It’s been some time since you’ve received your college degree, and you haven’t heard back from anyone after months of job hunting. Does this sound familiar? If you’re actively seeking employment in this competitive job market, you need to stand out from the pack. Let’s start with your first point of contact with employers- your resume. You might not have updated it since you were enrolled in classes and realize it needs a more competitive edge now.
Getting back to basics
A resume has a few components, such as look, flow, and length. All of these factors are considered when someone looks at your resume for the first time. Think about how you currently present yourself. Start by re-organizing your resume and put the most important tangible items on the top. If you have relevant previous job experience and technical skills, you should put that higher up, where education can sit at the bottom. Remove outdated items or items that aren’t immediately relevant to your field. No one needs to know what high school you attended. As always, make sure you proofread your resume diligently. Any egregious spelling or grammatical errors will cost you the job.
Focus on your strengths
Think carefully about your best traits. Once you have those down, use these traits to sell yourself on your resume. Start by quantifying the items on your previous job descriptions. Did you increase sales by a certain percentage at your previous employer? Or maybe you reduced the amount of paper you used in your department? Put that in your resume. Are you good at something that others struggle at? Maybe your forte is in copywriting, or editing? Make sure you include these skills. Did you win any awards or have any notable accomplishments? You guessed it, put that in. Consider including a section of your resume that lists your interests. But be careful here. Sometimes an interest could work against you if the employer deems them odd, so be mindful about what you include here. Maybe list interests that promote your skills or a creative characteristic. Ask yourself; what is your most valuable skill or distinction? By including these, this will make the person reading your resume say “I have to meet that person.
Show, don’t tell
It’s very easy to put “innovative” or “Proficiency in Microsoft Office” on a resume. The question is, what is going to show the hiring manager how hard working you are? It might not hurt to add a link to your portfolio or website to your resume. Find creative ways to show your work on a resume. This creative example by a woman named Nina Mufleh shows an innovative report that resembles the website of the company she wanted to work for. It proves not only that she did her research on the company, but shows her computer and technical skills as well.
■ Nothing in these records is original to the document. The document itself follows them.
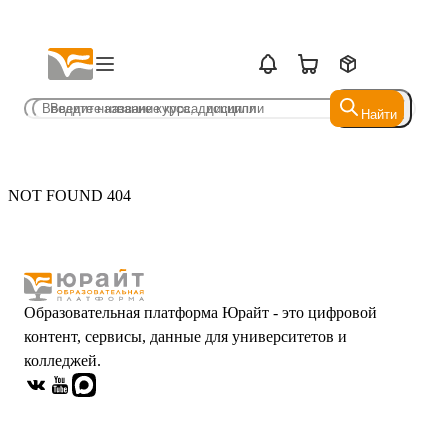
Найти
Найти
NOT FOUND 404
Образовательная платформа Юрайт - это цифровой
контент, сервисы, данные для университетов и
колледжей.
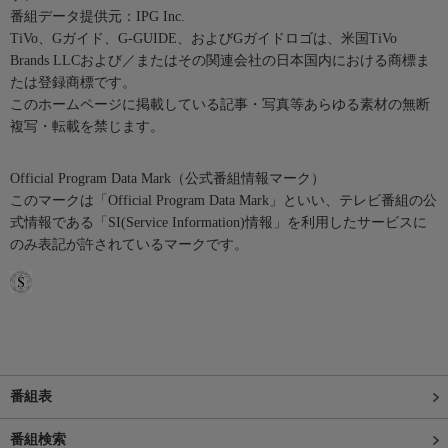
番組データ提供元：IPG Inc.
TiVo、Gガイド、G-GUIDE、およびGガイドロゴは、米国TiVo
Brands LLCおよび／またはその関連会社の日本国内における商標ま
たは登録商標です。
このホームページに掲載している記事・写真等あらゆる素材の無断
複写・転載を禁じます。
Official Program Data Mark（公式番組情報マーク）
このマークは「Official Program Data Mark」といい、テレビ番組の公
式情報である「SI(Service Information)情報」を利用したサービスに
のみ表記が許されているマークです。
番組表
番組検索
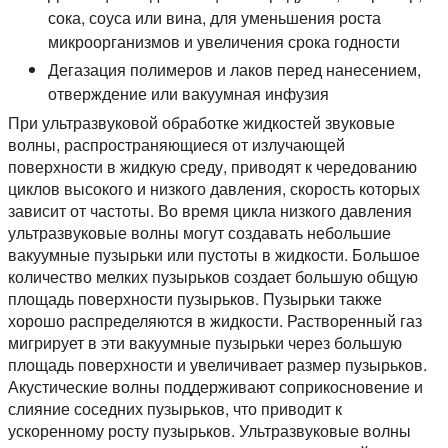
сока, соуса или вина, для уменьшения роста
микроорганизмов и увеличения срока годности
Дегазация полимеров и лаков перед нанесением,
отверждение или вакуумная инфузия
При ультразвуковой обработке жидкостей звуковые
волны, распространяющиеся от излучающей
поверхности в жидкую среду, приводят к чередованию
циклов высокого и низкого давления, скорость которых
зависит от частоты. Во время цикла низкого давления
ультразвуковые волны могут создавать небольшие
вакуумные пузырьки или пустоты в жидкости. Большое
количество мелких пузырьков создает большую общую
площадь поверхности пузырьков. Пузырьки также
хорошо распределяются в жидкости. Растворенный газ
мигрирует в эти вакуумные пузырьки через большую
площадь поверхности и увеличивает размер пузырьков.
Акустические волны поддерживают соприкосновение и
слияние соседних пузырьков, что приводит к
ускоренному росту пузырьков. Ультразвуковые волны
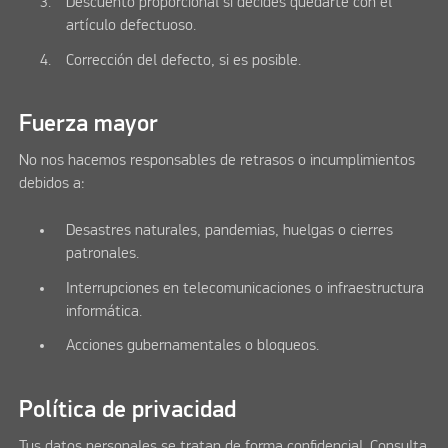
Descuento proporcional si decides quedarte con el
artículo defectuoso.
Corrección del defecto, si es posible.
Fuerza mayor
No nos hacemos responsables de retrasos o incumplimientos
debidos a:
Desastres naturales, pandemias, huelgas o cierres
patronales.
Interrupciones en telecomunicaciones o infraestructura
informática.
Acciones gubernamentales o bloqueos.
Política de privacidad
Tus datos personales se tratan de forma confidencial. Consulta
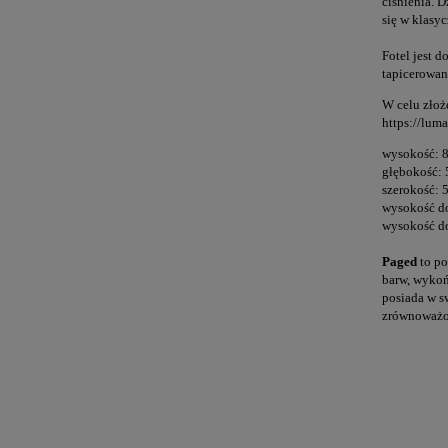
ciśnienia. 
się w klasy
Fotel jest 
tapicerowan
W celu złoż
https://lum
wysokość: 
głębokość: 
szerokość: 
wysokość do
wysokość d
Paged
to po
barw, wykoń
posiada w s
zrównoważo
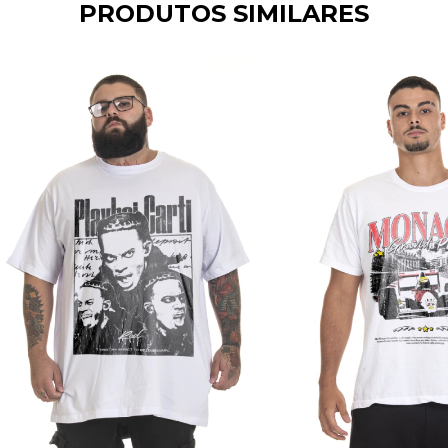
PRODUTOS SIMILARES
Thinking outside the box may work to your advantage, with the dozens or even hundreds of applicants looking for the same position you are.
Get out there!
Now that you’ve learned some useful tips, it’s time to apply them and find a job. Remember, there is no one way to write a resume. Resumes exist to get your foot in the door, and also to make an impression. A strong cover letter and interview are also vital to landing the job. Every aspect of the job search and hiring process should reflect how you present yourself professionally. I challenge you right now to spruce up your resume, and get some feedback from an expert. Show it to either a colleague or a former college professor. The differences you make now could land you the job in the future.